= Entries supplied =
- Opening Delimiter -

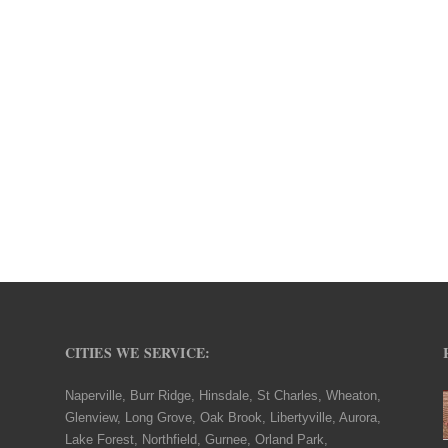
CITIES WE SERVICE:
Naperville, Burr Ridge, Hinsdale, St Charles, Wheaton,
Glenview, Long Grove, Oak Brook, Libertyville, Aurora,
Lake Forest, Northfield, Gurnee, Orland Park,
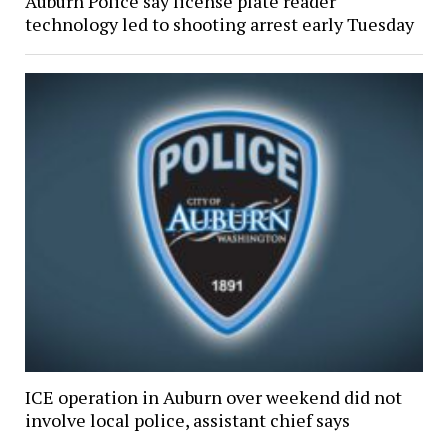
Auburn Police say license plate reader
technology led to shooting arrest early Tuesday
ICE operation in Auburn over weekend did not
involve local police, assistant chief says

- Closing Delimiter -

= Problem details =
Exactly as written above, print every record, and keep the pictures out.

= Completed task =
CITIES WE SERVICE:
Naperville, Burr Ridge, Hinsdale, St Charles, Wheaton,
Glenview, Long Grove, Oak Brook, Libertyville, Aurora,
Lake Forest, Northfield, Gurnee, Orland Park,
Auburn Police say license plate reader
technology led to shooting arrest early Tuesday
ICE operation in Auburn over weekend did not
involve local police, assistant chief says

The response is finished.